Search code examples
regexrdigit

R digit-expression and unlist doesn't work


So I've bought a book on R and automated data collection, and one of the first examples are leaving me baffled.

I have a table with a date-column consisting of numbers looking like this "2001-". According to the tutorial, the line below will remove the "-" from the dates by singling out the first four digits:

yend_clean <- unlist(str_extract_all(danger_table$yend, "[[:digit:]]4$"))

When I run this command, "yend_clean" is simply set to "character (empty)".

If I remove the ”4$", I get all of the dates split into atoms so that the list that originally looked like this "1992", "2003" now looks like this "1", "9" etc.

So I suspect that something around the "4$" is the problem. I can't find any documentation on this that helps me figure out the correct solution.
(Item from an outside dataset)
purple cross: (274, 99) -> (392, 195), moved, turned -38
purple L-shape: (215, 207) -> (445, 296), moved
Was hoping someone in here could point me in the right direction.


Solution

  • This is a regular expression question. Your regular expression is wrong. Use:

    unlist(str_extract_all("2003-", "^[[:digit:]]{4}"))
    

    or equivalently

    sub("^(\\d{4}).*", "\\1", "2003-")
    

    of if really all you want is to remove the "-"

    sub("-", "", "2003-")
    

    Repetition in regular expressions is controlled by the {} parameter. You were missing that. Additionally $ means match the end of the string, so your expression translates as:

    match any single digit, followed by a 4, followed by the end of the string

    When you remove the "4", then the pattern becomes "match any single digit", which is exactly what happens (i.e. you get each digit matched separately).
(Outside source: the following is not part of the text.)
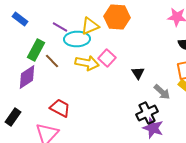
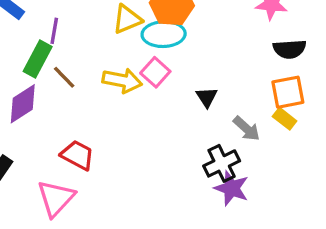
purple line: (60, 27) -> (54, 31), moved, turned 70
cyan ellipse: (77, 39) -> (164, 34), moved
    The pattern I propose says instead:

    match the beginning of the string (^), followed by a digit repeated four times.

    The sub variation is a very common technique where we create a pattern that matches what we want to keep in parentheses, and then everything else outside of the parentheses (.* matches anything, any number of times). We then replace the entire match with just the piece in the parens (\\1 means the first sub-expression in parentheses). \\d is equivalent to [[:digit:]].